A TCP session has a triple handshake, and usually at least a few exchnages after that. So if we search for sessions with less than 5 Packets, chances are it's an unreachable connection or something that's blocked off.

1.8.3. Packets for the third tcp session MATE has found:

This is the (Stream Index - 1)

mate.tcp_ses == 1

1.8.4. Show all unsuccessful TCP connection attempt retries.

From the MATE documentation:

https://osqa-ask.wireshark.org/questions/10640/how-to-find-syn-not-followed-by-a-synack/10758

(mate.tcp_ses.NumOfPdus < 4) && (tcp.flags eq 0x02 && tcp.analysis.retransmission)

This filter adds to the previous ones, we look for any retries, and specifically packets that are less than 4. If we make this greater than 4, we can actually find packet loss in a particular connection.

1.9. Chaining the Filters

To make the most use out of the filters, chaining them becomes nessessary.

1.9.1. Group with Parenthesis

Yes

(tcp) || (dns)

No

tcp || dns

1.9.2. Negate outside of Parenthesis

Yes

!(tcp)

No

(!tcp)

2. Fiddler

Fiddler is my goto software for HTTP Request debugging on Windows. It's always open on my computer for the off chance that I view a site that does something really iffy, and want to know more.

2.1. Easy Mode for HTTP centric requests

On the Windows Eco-system it works flawlessly and allows you to intercept traffic on the top 3 browsers.

2.2. Alternatives

There are a lot of programs that do things that Fiddler does, but in my humble opinion, Fiddler is king for people of all skill levels.

2.2.1. burp suite

Burp is awesome, but I don't really want to have this installed on random servers, and gosh the IT people get in a kerfuffle when they see this. https://portswigger.net/burp

2.2.2. mitmproxy

The name alone is scary, it's pretty much a tuned down version of fiddler from a GUI perspective, but incredibly powerful. https://mitmproxy.org/

3. Fiddler & HTTP

Out of the box, Once fiddler starts up it should start intercepting traffic. You might have to restart your browers or web applications to see this information.

3.1. NET Applications

In order to receive information about web requests sent to or from a .NET Application, you can try modifying the machine.conf, the web.config, or the application.config

3.2. Java Applications

I'm actually pretty java dumb, but this command usually works:

java -xproxy=

3.3. Fiddler & HTTPS

By default, HTTPS decryption is not enabled, for a very good reason. To enable it you must accept a root certificate that is generated by Fiddler. this root certificate allows the traffic that is intercepted from between your browser and the remote servers to be signed by something that the computer recognizes.

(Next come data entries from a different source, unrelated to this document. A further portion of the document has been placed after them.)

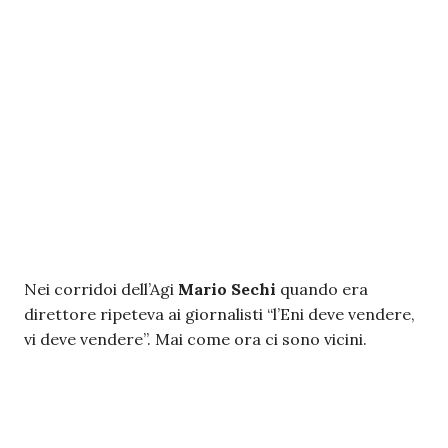
Nei corridoi dell’Agi
Mario Sechi
quando era
direttore ripeteva ai giornalisti “l’Eni deve vendere,
vi deve vendere”. Mai come ora ci sono vicini.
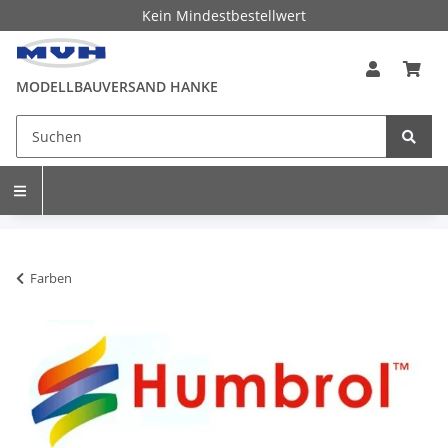
Kein Mindestbestellwert
MODELLBAUVERSAND HANKE
Farben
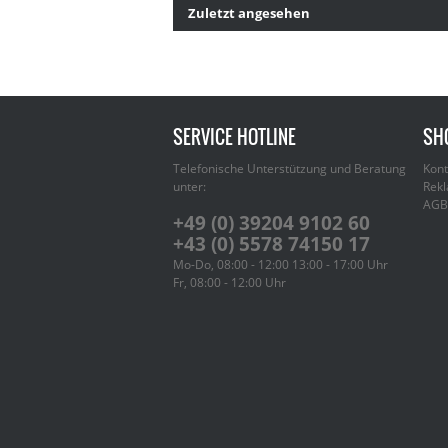
Zuletzt angesehen
SERVICE HOTLINE
SH
Telefonische Unterstützung und Beratung
Kont
unter:
Rekl
AGB
+49 (0) 39204 9102 60
+43 (0) 5578 74150 17
Mo-Do, 08:00 - 12:00 13:00 - 17:00 Uhr
Fr, 08:00 - 12:00 Uhr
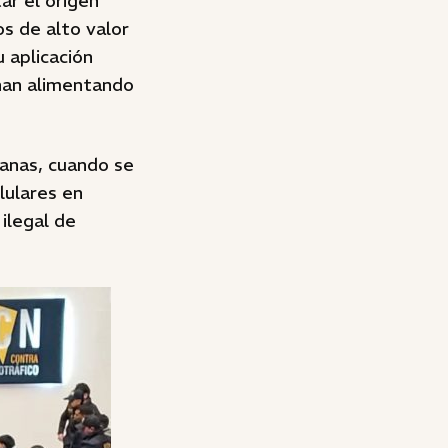
ar el origen
s de alto valor
u aplicación
inan alimentando
anas, cuando se
lulares en
 ilegal de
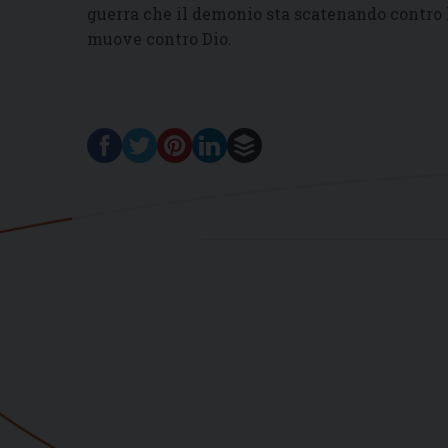
guerra che il demonio sta scatenando contro la
muove contro Dio.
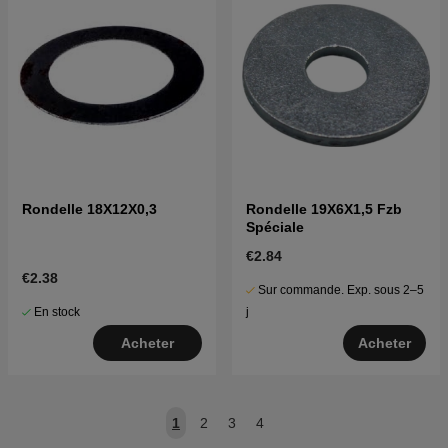
Rondelle 18X12X0,3
Rondelle 19X6X1,5 Fzb
Spéciale
€2.84
€2.38
Sur commande. Exp. sous 2–5
En stock
j
Acheter
Acheter
1
2
3
4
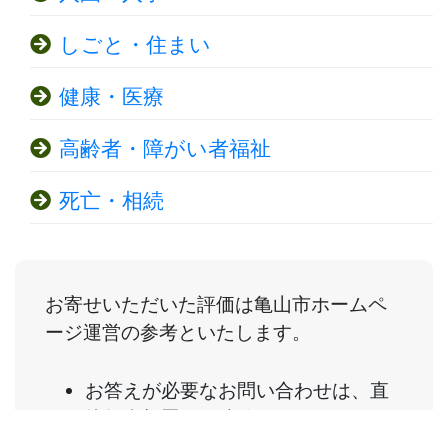
しごと・住まい
健康・医療
高齢者・障がい者福祉
死亡・相続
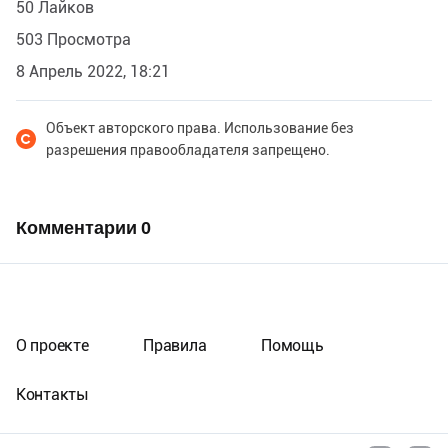
50 Лайков
503 Просмотра
8 Апрель 2022, 18:21
Объект авторского права. Использование без
разрешения правообладателя запрещено.
Комментарии
0
О проекте
Правила
Помощь
Контакты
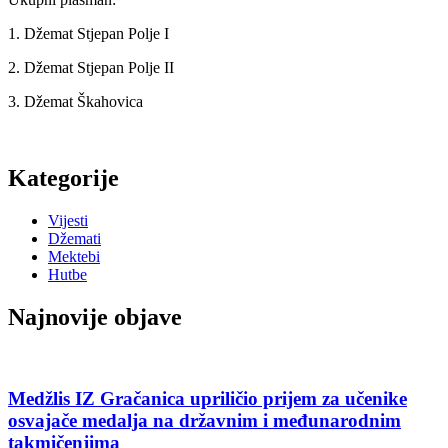
1. Džemat Stjepan Polje I
2. Džemat Stjepan Polje II
3. Džemat Škahovica
Kategorije
Vijesti
Džemati
Mektebi
Hutbe
Najnovije objave
Medžlis IZ Gračanica upriličio prijem za učenike
osvajače medalja na državnim i međunarodnim
takmičenjima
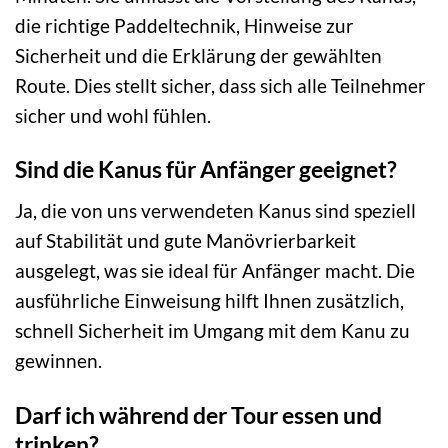
die richtige Paddeltechnik, Hinweise zur
Sicherheit und die Erklärung der gewählten
Route. Dies stellt sicher, dass sich alle Teilnehmer
sicher und wohl fühlen.
Sind die Kanus für Anfänger geeignet?
Ja, die von uns verwendeten Kanus sind speziell
auf Stabilität und gute Manövrierbarkeit
ausgelegt, was sie ideal für Anfänger macht. Die
ausführliche Einweisung hilft Ihnen zusätzlich,
schnell Sicherheit im Umgang mit dem Kanu zu
gewinnen.
Darf ich während der Tour essen und
trinken?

3.4. Capture and Decrypt HTTPS Traffic

In Fiddler

• Open the Tools Menu, and select "Options"
  • Click on the "HTTPS" tab
    • Select "Capture HTTPS CONNECTs"
    • Select "Decrypt HTTPS traffic"
      • Click yes to every message. There may be a lot of them.

This process is much less painful than Wireshark. Since Fiddler is centered around the HTTP protocol, you get a lot more information as well.

3.5. Page Load Metrics

Visiting the Wookieepedia entry for R2-D2 (https://starwars.fandom.com/wiki/R2-D2) we can click on the request

Request Count:   1
Bytes Sent:      1,006		(headers:1,006; body:0)
Bytes Received:  114,097		(headers:1,039; body:113,058)

ACTUAL PERFORMANCE
--------------
ClientConnected:	21:55:13.453
ClientBeginRequest:	21:55:13.914
GotRequestHeaders:	21:55:13.914
ClientDoneRequest:	21:55:13.916
Determine Gateway:	0ms
DNS Lookup: 		0ms
TCP/IP Connect:	        0ms
HTTPS Handshake:	0ms
ServerConnected:	21:55:13.507

FiddlerBeginRequest:	21:55:13.917
ServerGotRequest:	21:55:13.917

These two metrics tell us when the Client Sent the Request, and the Server Received the Request. They are the same value, which is good performance wise.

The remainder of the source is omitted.